UU ITE adalah cyberlaw-nya Indonesia, kedudukannya sangat penting untuk mendukung lancarnya kegiatan para pebisnis Internet, melindungi akademisi, masyarakat dan mengangkat citra Indonesia di level internasional. Upaya pemerintah untuk menjamin keamanan transaksi elektronik melalui UU ITE ini patut diapresiasi. Tapi mata dan pikiran juga tetap siaga pada isi peraturan yang berkemungkinan melanggar hak asasi manusia untuk mendapatkan informasi yang berkualitas dan kritis.

UU ini telah jauh melenceng dari misi awalnya yang hendak melindungi perdagangan dan transaksi elektronik. UU ITE malah melangkah jauh dengan mencampuri hak-hak sipil yang merupakan bagian dari kebebasan dasar yang harus dapat dinikmati oleh setiap orang yaitu kemerdekaan berpendapat yang dilindungi UU 1945 dan piagam PBB soal HAM. Setelah sedikit proses analisis, ternyata walaupun sudah disahkan oleh legislative, masih banyak juga yang berpendapat bahwa UU ITE masih rentan terhadap pasal karet, atau pasal-pasal yang intepretasinya bersifat subjektif/individual. Memang UU ini tidak bisa berdiri sendiri, dapat dikatakan bahwa UU ini ada hubungan timbal balik dengan RUU Anti-Pornografi, yang notabene juga sedang gencar-gencarnya dibahas.

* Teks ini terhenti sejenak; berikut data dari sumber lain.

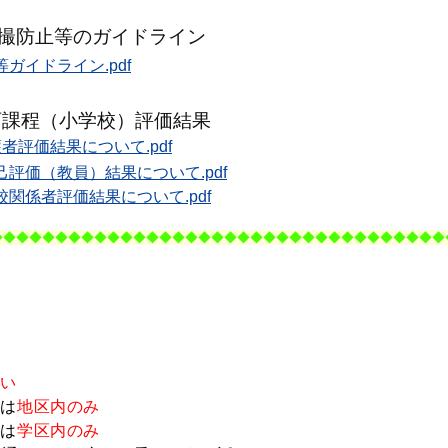
撮防止等のガイドライン
ガイドライン.pdf
育課程（小学校）評価結果
評価結果について.pdf
評価（教員）結果について.pdf
関係者評価結果について.pdf
◆
◆◆◆
◆◆◆
◆◆◆
◆◆◆
◆◆◆
◆
◆◆◆
◆◆◆
◆◆◆
◆◆◆
◆
◆◆◆
◆◆
。
ない
は
地区内
のみ
は
学区内
のみ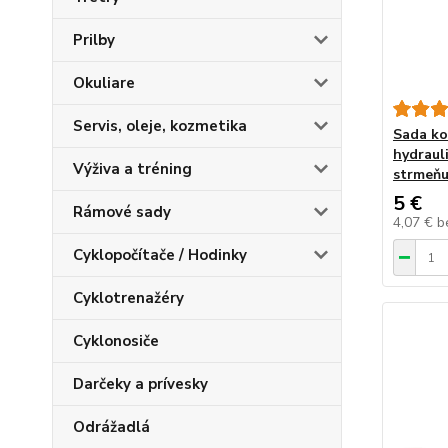
Prilby
Okuliare
Servis, oleje, kozmetika
Sada ko
hydraul
Výživa a tréning
strmeň
5 €
Rámové sady
4,07 €
b
Cyklopočítače / Hodinky
Cyklotrenažéry
Cyklonosiče
Darčeky a prívesky
Odrážadlá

Secara umum, ada beberapa aspek yang dilindungi dalam UU ITE, antara lain yang pokok adalah:
1.      Orang secara pribadi dari penipuan, pengancaman, dan penghinaan.
2.      Sekumpulan orang/kelompok/masyarakat dari dampak negative masalah kesusilaan, masalah moral seperti perjudian dan penghinaan SARA.
3.   Korporasi (perusahaan) atau lembaga dari kerugian akibat pembocoran rahasia dan informasi financial juga exploitasi karya.

CONTOH KASUS :
-  Dibeberapa tahun ini banyak kasus yang terjerat oleh UU No. 11 tahun 2008 tentang UU ITE yang dialami oleh beberapa artis indonesia. Banyak kasus public figure yang di edit wajahnya dengan badan yang tidak semestinya. Sebagai publik figur, pasti akan menimbulkan pro dan kontra di masyarakat. Ini merupakan tindak kejahatan yang melanggar undang undang (kasus yang telah terjerat Undang-undang Nomor 11 Tahun 2008, Pasal 27 ayat 3 tentang Informasi dan Transaksi Elektronik (UU ITE))
-   Luna maya dijerat pasal 27 undang – undang ITE karena melecehkan profesi wartawan (bukan jurnalist, kalau jurnalis menulis dengan fakta dan bukti yang nyata, kalau wartawan bisa menulis dengan abstrak yang dalam hal ini kita pandang sebagai ISU) infotaiment dengan kata “pelacur” dan “pembunuh”.

SARAN :
Council of europe convention on cybercrime merupakan hukum yang mengatur segala tindak kejahatan komputer dan kejahatan internet di Eropa dan terbuka bagi negara non eropa untuk menandatangani bentuk kerjasama tentang kejahatan didunia maya atau internet terutama pelanggaran hak cipta atau pembajakkan dan pencurian data. Undang-undang Informasi dan Transaksi Elektronik adalah ketentuan yang berlaku untuk setiap orang yang melakukan perbuatan hukum sebagaimana diatur dalam Undang-Undang ini, baik yang berada di wilayah hukum Indonesia maupun di luar wilayah hukum Indonesia.